Appeal from a judgment of the County Court of Broome County (Smith, J.), rendered May 13, 1994, upon a verdict convicting defendant of the crimes of assault in the first degree (two counts) and criminal possession of a weapon in the fourth degree.
Berore: Cardona, P.J., Mercure, Casey and Carpinello, JJ.
As Antonio Matos, an off-duty public safety officer, was leaving a social event held on the campus of the State University of New York at Binghamton (hereinafter SUNY), he noticed a large commotion taking place on a public highway. When he approached the scene, he saw two girls fighting and decided to intervene to end the altercation. According to Matos, when he attempted to separate the combatants, he was punched by several individuals in the crowd even though he had identified himself as a public safety officer. Because of the threatening situation, Matos attempted to back away, but he was soon surrounded. At this point, he began to grapple with Gerald Caesar and both fell to the ground. As they fought, others in the crowd kept attacking Matos. Ultimately, after three or four minutes, the crowd dispersed and Caesar fled. Shortly thereafter, Matos discovered that he had been cut and was bleeding. He was then taken to the hospital where he underwent surgery.
Subsequently, insofar as pertinent to this appeal, defendant and Michael Johnson, also known as Smoke, friends of Caesar, were indicted, on an acting-in-concert theory, for the crime of assault in the first degree under Penal Law § 120.10 (1) and (3). Following trial, defendant was convicted on both counts and sentenced to concurrent prison terms of 5 to 15 years. Defendant now appeals.
Defendant's primary argument is that the convictions were against the weight of the evidence. Under this standard of appellate review, we view the evidence in a neutral light, giving due deference to the jury's resolution of the credibility issue, to determine whether the jury gave the evidence the weight it should be accorded ( see, People v Bleakley, 69 NY2d 490, 495; People v Rose, 215 AD2d 875, 877, lv denied 86 NY2d 801).
Here, the proof shows that prior to attending the SUNY affair, defendant and Smoke had prepared themselves for a fight with another group that was to occur at a high school by arming themselves with razors. Karim Dobson, a friend of defendant who went with him to SUNY, testified that he saw defendant and Smoke pull out razors and commence cutting Matos in any place they could as he was fighting with Caesar.
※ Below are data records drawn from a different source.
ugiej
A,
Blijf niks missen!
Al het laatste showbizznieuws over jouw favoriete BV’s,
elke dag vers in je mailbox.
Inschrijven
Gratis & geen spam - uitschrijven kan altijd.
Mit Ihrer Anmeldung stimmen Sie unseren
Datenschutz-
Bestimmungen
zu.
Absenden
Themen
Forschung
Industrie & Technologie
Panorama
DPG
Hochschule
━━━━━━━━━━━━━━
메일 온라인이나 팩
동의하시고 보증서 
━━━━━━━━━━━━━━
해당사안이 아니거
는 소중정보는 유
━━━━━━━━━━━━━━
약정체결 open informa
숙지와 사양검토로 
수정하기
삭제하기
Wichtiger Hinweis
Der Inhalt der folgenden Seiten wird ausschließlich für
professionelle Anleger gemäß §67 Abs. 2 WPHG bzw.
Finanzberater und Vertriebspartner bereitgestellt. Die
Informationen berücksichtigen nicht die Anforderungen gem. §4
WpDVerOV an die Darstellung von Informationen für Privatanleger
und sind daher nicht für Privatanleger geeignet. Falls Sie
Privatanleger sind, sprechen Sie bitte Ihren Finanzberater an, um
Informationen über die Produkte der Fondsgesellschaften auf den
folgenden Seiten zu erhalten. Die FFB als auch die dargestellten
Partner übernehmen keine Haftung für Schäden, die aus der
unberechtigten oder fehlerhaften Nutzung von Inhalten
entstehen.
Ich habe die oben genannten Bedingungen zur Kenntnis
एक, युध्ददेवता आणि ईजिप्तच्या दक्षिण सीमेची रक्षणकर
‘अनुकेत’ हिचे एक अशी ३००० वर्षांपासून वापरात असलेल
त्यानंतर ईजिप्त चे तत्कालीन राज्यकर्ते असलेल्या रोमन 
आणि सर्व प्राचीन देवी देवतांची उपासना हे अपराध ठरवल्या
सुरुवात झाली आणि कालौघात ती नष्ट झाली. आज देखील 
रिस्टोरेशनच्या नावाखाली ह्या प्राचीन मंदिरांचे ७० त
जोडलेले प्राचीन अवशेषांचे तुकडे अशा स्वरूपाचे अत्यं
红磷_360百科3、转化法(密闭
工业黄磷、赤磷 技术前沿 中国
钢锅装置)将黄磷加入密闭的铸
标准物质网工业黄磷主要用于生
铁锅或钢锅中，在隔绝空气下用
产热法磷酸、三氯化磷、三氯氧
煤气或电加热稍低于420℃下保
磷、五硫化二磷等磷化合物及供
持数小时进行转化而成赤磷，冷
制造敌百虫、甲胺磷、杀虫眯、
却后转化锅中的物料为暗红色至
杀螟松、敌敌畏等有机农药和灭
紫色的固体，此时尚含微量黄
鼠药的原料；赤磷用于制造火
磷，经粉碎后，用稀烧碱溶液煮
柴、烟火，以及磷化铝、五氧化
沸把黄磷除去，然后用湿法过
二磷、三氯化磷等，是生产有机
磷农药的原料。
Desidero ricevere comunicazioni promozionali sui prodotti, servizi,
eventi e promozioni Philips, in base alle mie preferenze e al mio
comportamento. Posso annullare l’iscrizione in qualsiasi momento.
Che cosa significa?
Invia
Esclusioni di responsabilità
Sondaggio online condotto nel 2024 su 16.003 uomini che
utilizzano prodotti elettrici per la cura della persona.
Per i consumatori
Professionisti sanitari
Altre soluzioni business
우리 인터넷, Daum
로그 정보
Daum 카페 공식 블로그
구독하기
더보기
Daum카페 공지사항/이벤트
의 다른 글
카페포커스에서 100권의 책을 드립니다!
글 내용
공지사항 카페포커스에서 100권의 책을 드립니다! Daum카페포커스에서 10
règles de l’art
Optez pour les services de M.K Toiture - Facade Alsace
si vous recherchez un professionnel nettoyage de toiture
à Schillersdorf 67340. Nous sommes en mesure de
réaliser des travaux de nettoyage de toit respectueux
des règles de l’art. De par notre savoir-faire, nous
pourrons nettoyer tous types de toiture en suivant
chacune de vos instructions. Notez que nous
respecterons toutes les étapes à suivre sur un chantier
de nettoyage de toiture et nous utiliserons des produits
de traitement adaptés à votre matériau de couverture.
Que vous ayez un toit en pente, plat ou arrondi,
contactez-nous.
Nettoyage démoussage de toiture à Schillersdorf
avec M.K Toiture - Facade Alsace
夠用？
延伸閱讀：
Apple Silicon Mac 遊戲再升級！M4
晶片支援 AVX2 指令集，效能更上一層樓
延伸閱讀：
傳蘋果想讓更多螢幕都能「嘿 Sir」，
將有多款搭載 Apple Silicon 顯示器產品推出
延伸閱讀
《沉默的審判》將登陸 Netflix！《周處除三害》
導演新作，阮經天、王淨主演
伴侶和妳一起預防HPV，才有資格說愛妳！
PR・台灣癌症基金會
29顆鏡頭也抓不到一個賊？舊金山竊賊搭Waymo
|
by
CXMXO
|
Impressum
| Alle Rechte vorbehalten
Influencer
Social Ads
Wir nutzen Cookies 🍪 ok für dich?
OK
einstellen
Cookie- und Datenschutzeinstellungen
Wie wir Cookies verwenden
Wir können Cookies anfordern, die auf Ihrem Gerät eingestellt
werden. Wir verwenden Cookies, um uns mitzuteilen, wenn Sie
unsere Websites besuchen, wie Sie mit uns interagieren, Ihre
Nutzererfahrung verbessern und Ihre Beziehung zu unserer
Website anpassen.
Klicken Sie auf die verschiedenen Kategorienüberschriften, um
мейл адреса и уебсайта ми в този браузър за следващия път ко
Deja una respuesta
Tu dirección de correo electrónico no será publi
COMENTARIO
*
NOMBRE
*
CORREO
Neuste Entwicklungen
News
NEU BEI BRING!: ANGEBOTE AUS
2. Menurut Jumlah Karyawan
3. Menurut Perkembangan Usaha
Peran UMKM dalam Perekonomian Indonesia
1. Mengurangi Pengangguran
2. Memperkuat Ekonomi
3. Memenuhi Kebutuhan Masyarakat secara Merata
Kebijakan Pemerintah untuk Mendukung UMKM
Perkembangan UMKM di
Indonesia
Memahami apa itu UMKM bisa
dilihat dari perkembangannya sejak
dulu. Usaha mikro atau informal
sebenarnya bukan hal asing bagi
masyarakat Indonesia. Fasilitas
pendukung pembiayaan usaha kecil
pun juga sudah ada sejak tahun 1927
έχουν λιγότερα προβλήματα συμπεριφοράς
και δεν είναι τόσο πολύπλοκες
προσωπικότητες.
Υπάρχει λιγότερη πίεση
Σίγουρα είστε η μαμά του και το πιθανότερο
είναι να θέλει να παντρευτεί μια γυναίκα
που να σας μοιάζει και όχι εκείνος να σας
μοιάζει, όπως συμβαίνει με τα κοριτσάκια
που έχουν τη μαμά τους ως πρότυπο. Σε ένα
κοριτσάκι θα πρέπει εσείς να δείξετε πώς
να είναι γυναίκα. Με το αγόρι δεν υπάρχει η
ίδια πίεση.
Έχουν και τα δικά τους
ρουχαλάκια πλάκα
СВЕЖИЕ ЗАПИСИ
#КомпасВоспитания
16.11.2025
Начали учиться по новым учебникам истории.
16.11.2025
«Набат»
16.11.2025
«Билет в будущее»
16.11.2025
Dobson further testified that following the fight, he, defendant and Smoke were chased by a group of Matos' friends, and during the chase both defendant and Smoke had their razors out. While riding from the scene in a cab, defendant told Dobson that he was upset because "he felt him and Smoke cut the kid up and the rest of us really didn't do nothing". Another friend of defendant, Corey Jones, who was with defendant before and after the incident, related to the jury that defendant and Smoke admitted that they "opened [Matos] up". Besides this testimony, the People adduced medical evidence showing that Matos sustained a laceration that ran from his left upper chest to his right lower chest that penetrated through the skin, tissues and muscles to the rib cage. As the result of this injury, Matos received two units of blood and underwent surgery that left a permanent scar. Matos' doctor opined that, if this injury was left unattended, it "might have the potential to become life threatening".
Our analysis of the foregoing evidence leads us to conclude that the jury's verdict is not against the weight of the evidence for we cannot say that the jury's evaluation of the witnesses' credibility and the weight it accorded their testimony is unsupported by the record ( see, People v Russell, 209 AD2d 650, 651).
We further find that the verdict is supported by legally sufficient evidence since the evidence, viewed in the light most favorable to the People, could lead a rational trier of fact to conclude that the elements of the crime of assault in the first degree under Penal Law § 120.10 (1) and (3) had been proven beyond a reasonable doubt ( see, People v Cabey, 85 NY2d 417, 420; People v Thompson, 224 AD2d 646, lv denied 88 NY2d 970; People v Jones, 211 AD2d 645, lv denied 85 NY2d 863; People v Riccardi, 199 AD2d 432, lv denied 83 NY2d 809). Defendant's argument that the verdict is insufficient because the People failed to prove that he was acting in concert lacks merit as there is no distinction between liability as a principal, which defendant clearly was, or criminal culpability as an accomplice ( see, People v Rivera, 84 NY2d 766, 769).
Lastly, considering the nature of the crime and defendant's wanton behavior, we do not view his sentence to be harsh or excessive ( see, People v Goyette, 178 AD2d 681, 682, lv denied 79 NY2d 857). Furthermore, the mere fact that the sentence imposed by County Court is greater than the one offered as part of a plea bargain does not render the sentence excessive ( see, People v Stephens, 219 AD2d 854, 855, lv denied 87 NY2d 851).
Ordered that the judgment is affirmed.